According to their research, the trouble is in how Adobe tells the browser to handle .pdf files, and Firefox and Internet Explorer are particularly vulnerable.
The flaws affect Adobe Reader 6.0.1 for Windows via Internet Explorer 6 and version 7.0.8 for Windows via Firefox 126.96.36.199. Other versions may also be affected, warned Danish vulnerability clearinghouse Secunia. Di Paola said Adobe fixed the security holes in version 8.0.0, though experts worry that many users will be slow to upgrade, leaving themselves open to an easy attack.
According to the Symantec Corp. blog, the flaws are significant for a number of reasons:
- The ease in which they can be exploited is "breathtaking." Use of the feature in question requires no exploitation of vulnerabilities on the server side.
- Any Web site that hosts a .pdf file can be used to conduct an attack. "All the attacker has to do is find out who is hosting a .pdf file on their Web server and then piggy back on it to mount an attack," the Cupertino, Calif.-based vendor said. "What this means, in a nutshell, is that anybody hosting a .pdf file, including well-trusted brands and names on the Web, could have their trust abused and become unwilling partners in crime."
Initially, Symantec reported that the problem appeared limited to Firefox, but that additional testing showed that systems running Internet Explorer 6 and Acrobat 7 on Windows XP SP1; and systems with Internet Explorer 6 and Acrobat 4 on Windows XP SP2 are also vulnerable to attack.
An assessment in the NIST.org blog is equally sobering.

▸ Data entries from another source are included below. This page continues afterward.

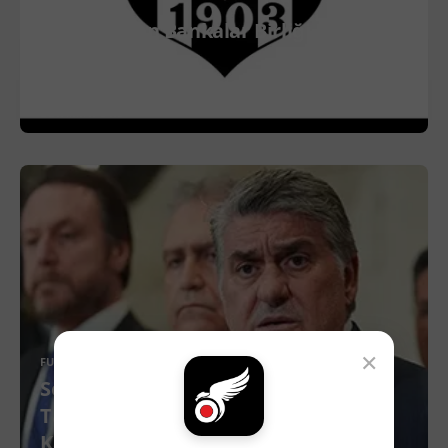
FUTBOL
Beşiktaş’tan Bankalar Birliği Borcunda
Kritik Hamle!
DEVAMINI OKU
×
FUTBOL
Serdal Adalı Divan Konuşmasını
Tamamladı: “Beşiktaş’ın Borcunu da
Kaderini de Yine Beşiktaşlılar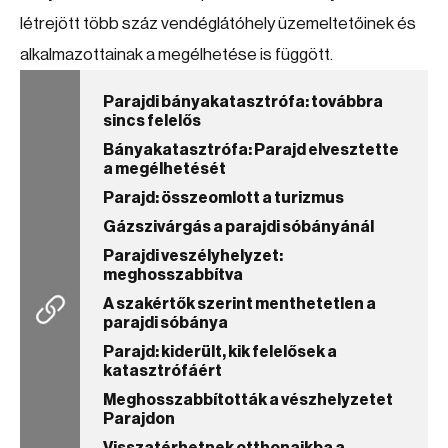
létrejött több száz vendéglátóhely üzemeltetőinek és
alkalmazottainak a megélhetése is függött.
Parajdi bányakatasztrófa: továbbra
sincs felelős
Bányakatasztrófa: Parajd elvesztette
a megélhetését
Parajd: összeomlott a turizmus
Gázszivárgás a parajdi sóbányánál
Parajdi veszélyhelyzet:
meghosszabbítva
A szakértők szerint menthetetlen a
parajdi sóbánya
Parajd: kiderült, kik felelősek a
katasztrófáért
Meghosszabbították a vészhelyzetet
Parajdon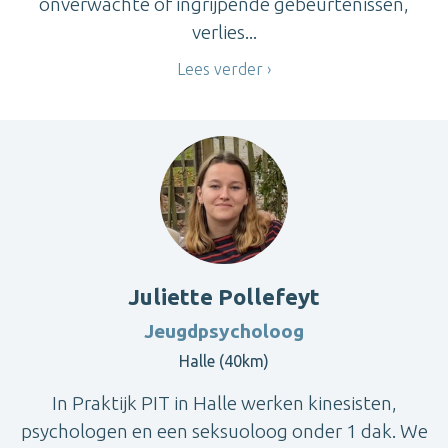
onverwachte of ingrijpende gebeurtenissen,
verlies...
Lees verder
Juliette Pollefeyt
Jeugdpsycholoog
Halle (40km)
In Praktijk PIT in Halle werken kinesisten,
psychologen en een seksuoloog onder 1 dak. We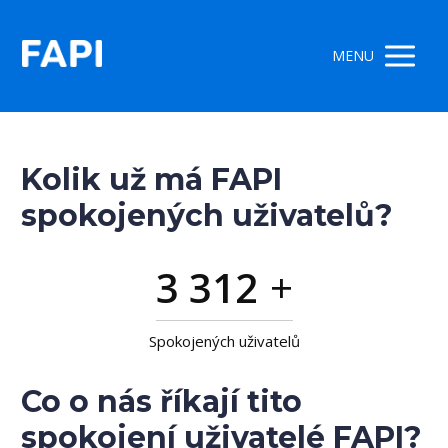
MENU
Kolik už má FAPI
spokojených uživatelů?
3 312
+
Spokojených uživatelů
Co o nás říkají tito
spokojení uživatelé FAPI?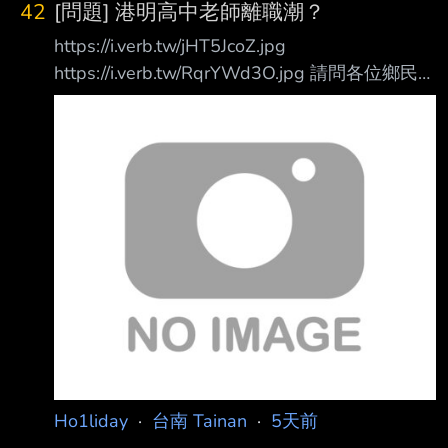
42
[問題] 港明高中老師離職潮？
https://i.verb.tw/jHT5JcoZ.jpg
https://i.verb.tw/RqrYWd3O.jpg 請問各位鄉民
聽留言說不只港明 很多私校也都很慘 這是怎麼
回事呀？ 以後私校如果招不到老師感覺會很慘…
5樓有沒有八卦？ --
Ho1liday
·
台南 Tainan
·
5天前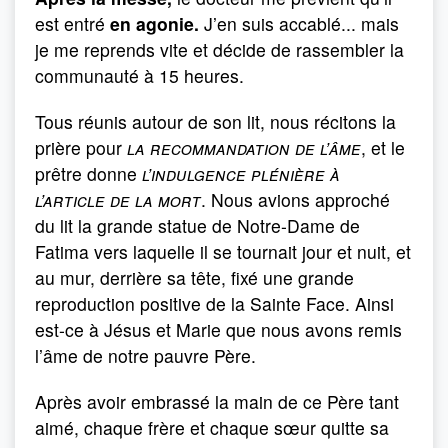
est entré
en agonie.
J’en suis accablé... mais
je me reprends vite et décide de rassembler la
communauté à 15 heures.
Tous réunis autour de son lit, nous récitons la
prière pour
la recommandation de l’âme
, et le
prêtre donne
l’indulgence plénière à
l’article de la mort
. Nous avions approché
du lit la grande statue de Notre-Dame de
Fatima vers laquelle il se tournait jour et nuit, et
au mur, derrière sa tête, fixé une grande
reproduction positive de la Sainte Face. Ainsi
est-ce à Jésus et Marie que nous avons remis
l’âme de notre pauvre Père.
Après avoir embrassé la main de ce Père tant
aimé, chaque frère et chaque sœur quitte sa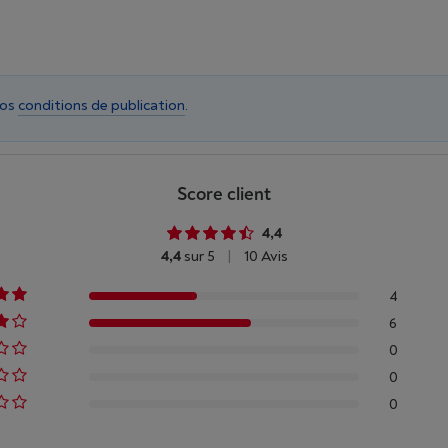
nos
conditions de publication
.
Score client
4,4
4,4
sur 5
|
10 Avis
4
6
0
0
0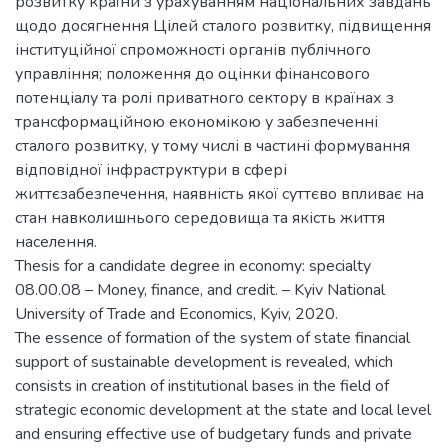
розвитку країни з урахуванням національних завдань
щодо досягнення Цілей сталого розвитку, підвищення
інституційної спроможності органів публічного
управління; положення до оцінки фінансового
потенціалу та ролі приватного сектору в країнах з
трансформаційною економікою у забезпеченні
сталого розвитку, у тому числі в частині формування
відповідної інфраструктури в сфері
життєзабезпечення, наявність якої суттєво впливає на
стан навколишнього середовища та якість життя
населення.
Thesis for a candidate degree in economy: specialty
08.00.08 – Money, finance, and credit. – Kyiv National
University of Trade and Economics, Kyiv, 2020.
The essence of formation of the system of state financial
support of sustainable development is revealed, which
consists in creation of institutional bases in the field of
strategic economic development at the state and local level
and ensuring effective use of budgetary funds and private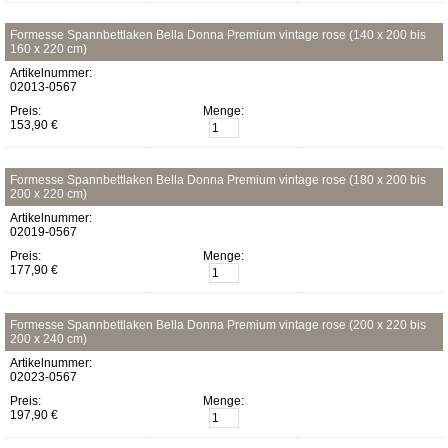
Formesse Spannbettlaken Bella Donna Premium vintage rose (140 x 200 bis
160 x 220 cm)
Artikelnummer:
02013-0567
Preis:
Menge:
153,90 €
Formesse Spannbettlaken Bella Donna Premium vintage rose (180 x 200 bis
200 x 220 cm)
Artikelnummer:
02019-0567
Preis:
Menge:
177,90 €
Formesse Spannbettlaken Bella Donna Premium vintage rose (200 x 220 bis
200 x 240 cm)
Artikelnummer:
02023-0567
Preis:
Menge:
197,90 €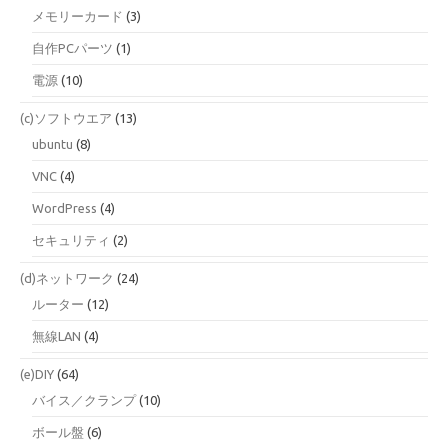
メモリーカード
(3)
自作PCパーツ
(1)
電源
(10)
(c)ソフトウエア
(13)
ubuntu
(8)
VNC
(4)
WordPress
(4)
セキュリティ
(2)
(d)ネットワーク
(24)
ルーター
(12)
無線LAN
(4)
(e)DIY
(64)
バイス／クランプ
(10)
ボール盤
(6)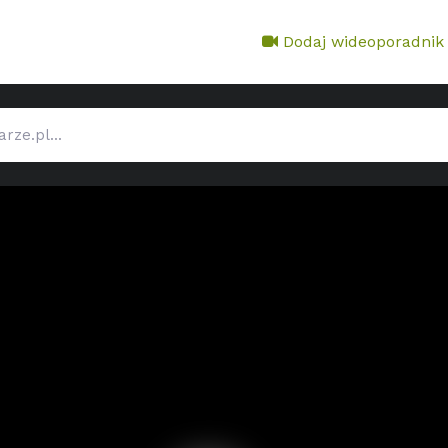
Dodaj wideoporadnik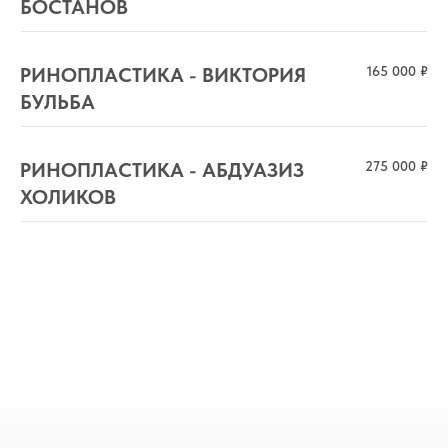
БОСТАНОВ
РИНОПЛАСТИКА - ВИКТОРИЯ
165 000 ₽
БУЛЬБА
РИНОПЛАСТИКА - АБДУАЗИЗ
275 000 ₽
ХОЛИКОВ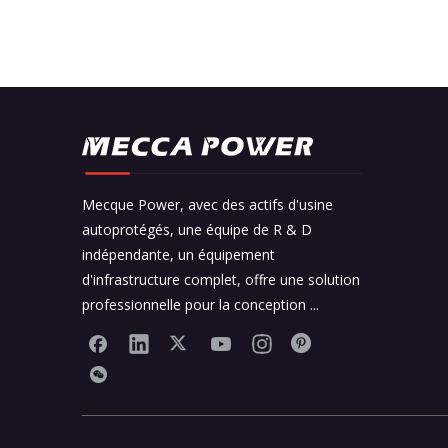
Mecque Power, avec des actifs d'usine
autoprotégés, une équipe de R & D
indépendante, un équipement
d'infrastructure complet, offre une solution
professionnelle pour la conception ...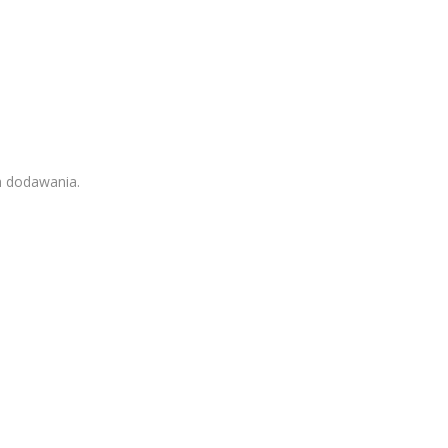
h dodawania.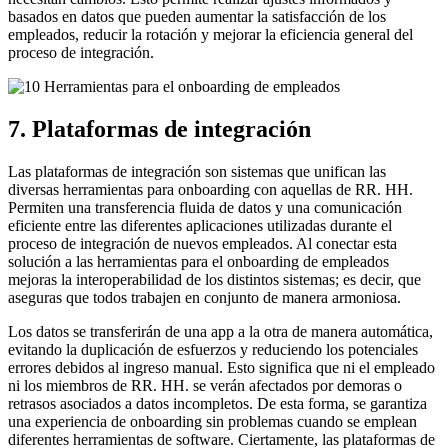
basados en datos que pueden aumentar la satisfacción de los
empleados, reducir la rotación y mejorar la eficiencia general del
proceso de integración.
7. Plataformas de integración
Las plataformas de integración son sistemas que unifican las
diversas herramientas para onboarding con aquellas de RR. HH.
Permiten una transferencia fluida de datos y una comunicación
eficiente entre las diferentes aplicaciones utilizadas durante el
proceso de integración de nuevos empleados. Al conectar esta
solución a las herramientas para el onboarding de empleados
mejoras la interoperabilidad de los distintos sistemas; es decir, que
aseguras que todos trabajen en conjunto de manera armoniosa.
Los datos se transferirán de una app a la otra de manera automática,
evitando la duplicación de esfuerzos y reduciendo los potenciales
errores debidos al ingreso manual. Esto significa que ni el empleado
ni los miembros de RR. HH. se verán afectados por demoras o
retrasos asociados a datos incompletos. De esta forma, se garantiza
una experiencia de onboarding sin problemas cuando se emplean
diferentes herramientas de software. Ciertamente, las plataformas de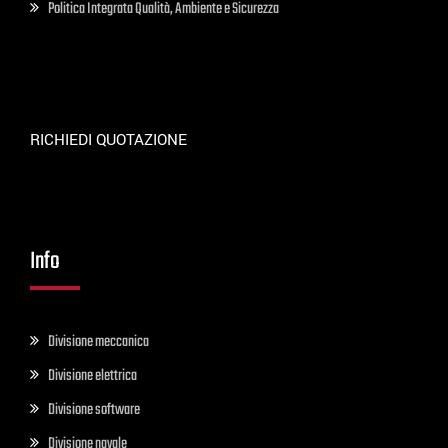
Politica Integrata Qualità, Ambiente e Sicurezza
RICHIEDI QUOTAZIONE
Info
Divisione meccanica
Divisione elettrica
Divisione software
Divisione navale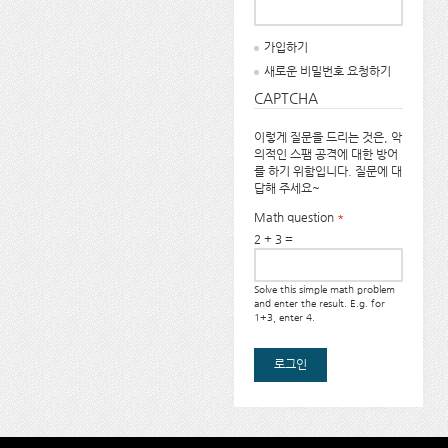
가입하기
새로운 비밀번호 요청하기
CAPTCHA
이렇게 질문을 드리는 것은, 악
의적인 스팸 공격에 대한 방어
를 하기 위함입니다. 질문에 대
답해 주세요~
Math question
*
2 + 3 =
Solve this simple math problem
and enter the result. E.g. for
1+3, enter 4.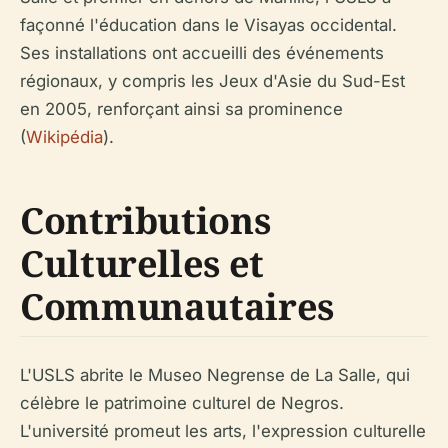
façonné l'éducation dans le Visayas occidental.
Ses installations ont accueilli des événements
régionaux, y compris les Jeux d'Asie du Sud-Est
en 2005, renforçant ainsi sa prominence
(
Wikipédia
).
Contributions
Culturelles et
Communautaires
L'USLS abrite le Museo Negrense de La Salle, qui
célèbre le patrimoine culturel de Negros.
L'université promeut les arts, l'expression culturelle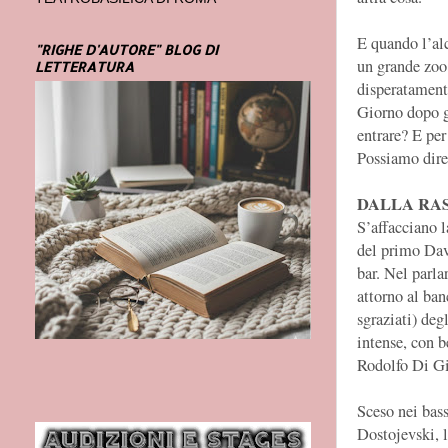
E quando l’al
"RIGHE D'AUTORE" BLOG DI
un grande zoo
LETTERATURA
disperatamente
Giorno dopo g
entrare? E per 
Possiamo dire 
DALLA RA
S’affacciano l
del primo Dav
bar. Nel parla
attorno al ban
sgraziati) deg
intense, con b
Rodolfo Di G
Sceso nei bass
Dostojevski, l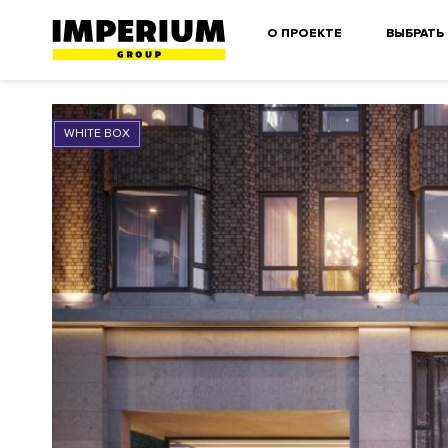
О ПРОЕКТЕ
ВЫБРАТЬ
WHITE BOX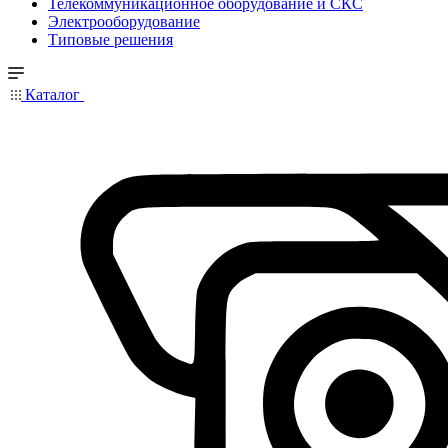
Телекоммуникационное оборудование и СКС
Электрооборудование
Типовые решения
Каталог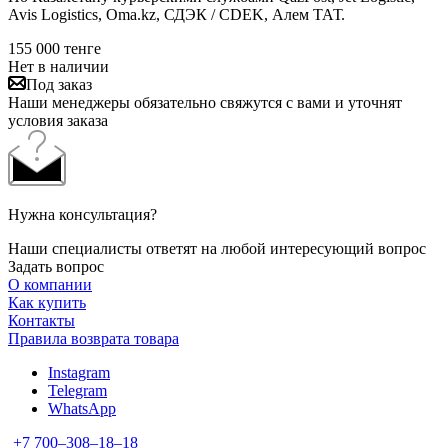
Avis Logistics, Oma.kz, СДЭК / CDEK, Алем ТАТ.
155 000
тенге
Нет в наличии
Под заказ
Наши менеджеры обязательно свяжутся с вами и уточнят
условия заказа
Нужна консультация?
Наши специалисты ответят на любой интересующий вопрос
Задать вопрос
О компании
Как купить
Контакты
Правила возврата товара
Instagram
Telegram
WhatsApp
+7 700‒308‒18‒18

"Let's get straight to the point: This vulnerability should not be taken lightly," the blog said. "If you have the Adobe Acrobat Reader browser plug-in installed, nearly any Web site that contains a .pdf file can now be exploited for cross-site scripting [attacks]."
If, for example, "yourlocalbank.com" hosts a .pdf file and the user has the Acrobat Reader browser plug-in installed and they click on a specially crafted link to the yourlocalbank.com .pdf file, "someone can steal your log-in credentials and take care of your online banking for you," NIST.org said. "Or the bad guy can create fake pages for phishing attacks that appear to be from legitimate sites and collect credit card information that way."
So what's an Adobe Reader user to do?
Stefan Esser suggested in the PHP Security blog that everyone disable the Adobe Acrobat .pdf plug-in in their browser.
But the best solution, according to organizations like Secunia and The French Security Incident Response Team (FrSIRT), is for users to wake up to the threat and upgrade to Adobe 8.0.0.